DNB expects more inflation, less growth from Iran war; "Wise" to wait on energy measures
The war in the Middle East could result in significantly higher inflation in the Netherlands and undermine economic growth, according to a forecast by De Nederlandsche Bank (DNB) outlining various scenarios. The central bank does not expect the impact to be as severe as during the energy crisis of 2022 following the Russian invasion of Ukraine, and called it “wise” that the government is waiting to take measures.
During the 2022 energy crisis, the gas price rose by over 250 percent to more than €300 per megawatt-hour. Now, prices are only rising to around €50 or €60, DNB pointed out. This comparison does not alter the fact that the new war and violence, and the Iranian blockade of the Strait of Hormuz, which is important for the oil and gas industry, could hit households hard in the wallet.
In a severe scenario, if the war continues for the foreseeable future and energy prices remain high for an extended period, household disposable income will take a hit of 6 percentage points.
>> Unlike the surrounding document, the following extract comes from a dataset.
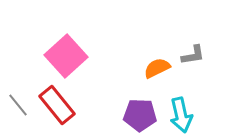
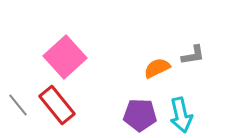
pink square: moved 1 px left, 1 px down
This would hit lower-income households particularly hard as they spend a larger proportion of their income on fixed costs like energy. Other products and services could also become more expensive, which will likely put pressure on consumption.
DNB president Olaf Sleijpen still called it “wise” that the Cabinet did not immediately decide on potential compensation for households for the increasing energy prices. “Of course, there is talk of compensation for the increased energy prices, and I understand that very well,” he said. “At the same time, I think it is wise for the Cabinet to wait and see what the effects on households are before making a decision on potential compensation.”
Sleijpen pointed out that, in the mildest scenario, households' purchasing power will only decline by 1 percent. And even in the worst-case scenario, the effect remains lower than during the 2022 energy crisis. He also pointed out that many households have fixed or variable energy contracts, meaning that price increases will have a delayed or only partial impact.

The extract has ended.